- _Exercise_:
After reading the lines below, count those that contain "deaus" and give the count alone.

::: Data for analysis

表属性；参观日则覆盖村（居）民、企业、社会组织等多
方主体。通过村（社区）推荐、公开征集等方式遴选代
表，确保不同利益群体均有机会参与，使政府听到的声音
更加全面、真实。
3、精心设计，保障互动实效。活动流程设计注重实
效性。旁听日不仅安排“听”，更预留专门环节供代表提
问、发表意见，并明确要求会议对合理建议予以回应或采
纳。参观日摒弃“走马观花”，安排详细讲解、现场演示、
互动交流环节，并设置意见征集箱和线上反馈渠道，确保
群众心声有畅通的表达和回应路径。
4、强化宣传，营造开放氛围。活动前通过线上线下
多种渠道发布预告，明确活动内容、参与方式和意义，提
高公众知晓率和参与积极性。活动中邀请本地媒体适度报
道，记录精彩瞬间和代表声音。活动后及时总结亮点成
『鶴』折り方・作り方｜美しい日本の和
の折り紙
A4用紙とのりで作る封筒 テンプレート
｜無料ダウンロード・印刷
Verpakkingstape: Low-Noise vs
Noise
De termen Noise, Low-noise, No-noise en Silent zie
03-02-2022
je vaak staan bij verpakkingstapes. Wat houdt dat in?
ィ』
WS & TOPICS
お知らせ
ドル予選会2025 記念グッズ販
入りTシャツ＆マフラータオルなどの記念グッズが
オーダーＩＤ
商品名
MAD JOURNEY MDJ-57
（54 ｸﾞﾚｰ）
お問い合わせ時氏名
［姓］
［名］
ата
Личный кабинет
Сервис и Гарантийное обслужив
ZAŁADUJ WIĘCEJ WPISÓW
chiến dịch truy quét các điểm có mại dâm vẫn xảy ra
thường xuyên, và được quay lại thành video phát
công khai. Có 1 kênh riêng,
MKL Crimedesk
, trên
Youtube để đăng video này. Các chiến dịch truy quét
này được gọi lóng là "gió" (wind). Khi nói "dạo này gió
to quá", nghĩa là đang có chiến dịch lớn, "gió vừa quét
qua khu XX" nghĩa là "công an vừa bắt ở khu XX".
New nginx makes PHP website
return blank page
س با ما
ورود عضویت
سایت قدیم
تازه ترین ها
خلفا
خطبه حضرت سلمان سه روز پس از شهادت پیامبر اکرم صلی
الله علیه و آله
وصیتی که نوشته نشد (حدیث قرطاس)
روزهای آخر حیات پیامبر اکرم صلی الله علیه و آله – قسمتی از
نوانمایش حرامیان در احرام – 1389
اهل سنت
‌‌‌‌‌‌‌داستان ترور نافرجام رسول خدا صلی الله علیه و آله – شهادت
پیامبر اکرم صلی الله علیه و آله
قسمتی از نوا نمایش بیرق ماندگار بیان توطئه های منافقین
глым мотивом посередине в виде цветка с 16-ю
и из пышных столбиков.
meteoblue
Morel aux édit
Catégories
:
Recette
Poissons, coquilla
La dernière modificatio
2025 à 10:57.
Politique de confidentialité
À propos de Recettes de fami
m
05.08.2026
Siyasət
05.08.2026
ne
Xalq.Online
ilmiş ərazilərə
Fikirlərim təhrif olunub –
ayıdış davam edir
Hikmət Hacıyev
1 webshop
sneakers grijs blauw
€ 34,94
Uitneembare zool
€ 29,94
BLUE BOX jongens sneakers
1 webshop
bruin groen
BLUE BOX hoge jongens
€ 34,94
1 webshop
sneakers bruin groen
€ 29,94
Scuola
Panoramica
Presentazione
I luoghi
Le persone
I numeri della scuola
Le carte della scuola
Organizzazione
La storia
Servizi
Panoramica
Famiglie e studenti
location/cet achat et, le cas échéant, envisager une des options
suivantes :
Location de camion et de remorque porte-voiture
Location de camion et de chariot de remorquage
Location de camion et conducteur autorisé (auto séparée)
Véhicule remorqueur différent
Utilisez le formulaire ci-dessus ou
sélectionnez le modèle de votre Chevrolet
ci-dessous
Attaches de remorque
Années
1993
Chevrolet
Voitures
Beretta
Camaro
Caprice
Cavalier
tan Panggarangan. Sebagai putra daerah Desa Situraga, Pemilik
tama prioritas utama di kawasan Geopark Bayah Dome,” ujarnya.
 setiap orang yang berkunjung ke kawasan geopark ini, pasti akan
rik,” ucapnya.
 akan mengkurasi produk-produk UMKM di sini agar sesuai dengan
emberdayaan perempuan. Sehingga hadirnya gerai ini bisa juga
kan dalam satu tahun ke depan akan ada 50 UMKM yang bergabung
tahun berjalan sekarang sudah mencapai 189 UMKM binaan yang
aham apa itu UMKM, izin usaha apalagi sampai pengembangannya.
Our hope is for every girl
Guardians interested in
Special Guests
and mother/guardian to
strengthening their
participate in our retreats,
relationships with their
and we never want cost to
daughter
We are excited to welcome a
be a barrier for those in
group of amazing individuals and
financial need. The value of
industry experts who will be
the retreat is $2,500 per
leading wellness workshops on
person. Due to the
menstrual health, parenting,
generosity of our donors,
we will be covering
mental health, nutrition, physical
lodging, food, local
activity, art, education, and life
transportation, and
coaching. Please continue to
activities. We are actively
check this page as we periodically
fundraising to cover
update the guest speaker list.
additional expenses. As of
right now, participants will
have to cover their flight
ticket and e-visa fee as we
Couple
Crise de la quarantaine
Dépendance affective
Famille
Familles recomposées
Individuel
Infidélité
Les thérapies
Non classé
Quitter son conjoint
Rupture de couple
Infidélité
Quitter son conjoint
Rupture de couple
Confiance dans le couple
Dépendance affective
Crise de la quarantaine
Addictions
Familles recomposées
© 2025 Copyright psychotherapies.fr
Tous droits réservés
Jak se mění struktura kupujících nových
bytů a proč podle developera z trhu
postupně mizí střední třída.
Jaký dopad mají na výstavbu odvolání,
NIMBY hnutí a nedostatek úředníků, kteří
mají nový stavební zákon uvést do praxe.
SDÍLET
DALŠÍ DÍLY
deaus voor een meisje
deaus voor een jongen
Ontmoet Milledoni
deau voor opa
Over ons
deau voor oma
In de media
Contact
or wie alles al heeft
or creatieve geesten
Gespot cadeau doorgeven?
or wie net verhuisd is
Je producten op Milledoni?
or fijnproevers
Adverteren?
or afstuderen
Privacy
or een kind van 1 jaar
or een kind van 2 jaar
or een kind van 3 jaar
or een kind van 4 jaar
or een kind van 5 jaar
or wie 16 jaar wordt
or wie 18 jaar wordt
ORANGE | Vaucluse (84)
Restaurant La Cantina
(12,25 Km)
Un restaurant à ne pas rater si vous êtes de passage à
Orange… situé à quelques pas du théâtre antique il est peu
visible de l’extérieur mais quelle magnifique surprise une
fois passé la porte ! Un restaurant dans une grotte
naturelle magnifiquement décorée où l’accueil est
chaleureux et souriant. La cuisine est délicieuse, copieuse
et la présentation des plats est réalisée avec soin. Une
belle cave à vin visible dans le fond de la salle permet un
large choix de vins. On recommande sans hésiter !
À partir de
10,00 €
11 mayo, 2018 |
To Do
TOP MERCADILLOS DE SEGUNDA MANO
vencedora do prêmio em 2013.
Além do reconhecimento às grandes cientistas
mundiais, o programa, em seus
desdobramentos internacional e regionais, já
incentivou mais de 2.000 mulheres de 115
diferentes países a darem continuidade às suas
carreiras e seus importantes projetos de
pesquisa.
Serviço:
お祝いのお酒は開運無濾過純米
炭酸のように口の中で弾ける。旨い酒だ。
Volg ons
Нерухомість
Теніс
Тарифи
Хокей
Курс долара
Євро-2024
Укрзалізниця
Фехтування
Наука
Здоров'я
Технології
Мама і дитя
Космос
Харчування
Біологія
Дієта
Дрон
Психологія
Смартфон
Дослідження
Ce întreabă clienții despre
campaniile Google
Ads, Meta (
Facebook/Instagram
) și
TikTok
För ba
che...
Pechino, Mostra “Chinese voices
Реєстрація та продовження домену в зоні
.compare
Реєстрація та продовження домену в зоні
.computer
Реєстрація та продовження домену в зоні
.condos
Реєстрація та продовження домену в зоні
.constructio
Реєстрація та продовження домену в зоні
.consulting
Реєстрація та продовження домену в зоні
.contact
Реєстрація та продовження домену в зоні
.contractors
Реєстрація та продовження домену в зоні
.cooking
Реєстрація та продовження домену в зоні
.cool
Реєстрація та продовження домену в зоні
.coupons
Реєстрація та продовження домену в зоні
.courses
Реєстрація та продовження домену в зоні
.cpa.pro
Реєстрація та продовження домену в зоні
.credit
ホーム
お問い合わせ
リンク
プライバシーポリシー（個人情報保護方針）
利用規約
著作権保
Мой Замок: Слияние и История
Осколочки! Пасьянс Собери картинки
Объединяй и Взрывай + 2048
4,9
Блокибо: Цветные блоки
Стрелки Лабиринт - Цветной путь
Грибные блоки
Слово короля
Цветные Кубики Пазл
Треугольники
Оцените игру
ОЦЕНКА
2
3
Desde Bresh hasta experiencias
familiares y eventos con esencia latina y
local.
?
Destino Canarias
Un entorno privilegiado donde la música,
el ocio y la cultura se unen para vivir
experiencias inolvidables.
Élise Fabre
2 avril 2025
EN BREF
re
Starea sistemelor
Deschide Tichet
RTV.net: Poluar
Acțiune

::::::

- _Exercise response_:
2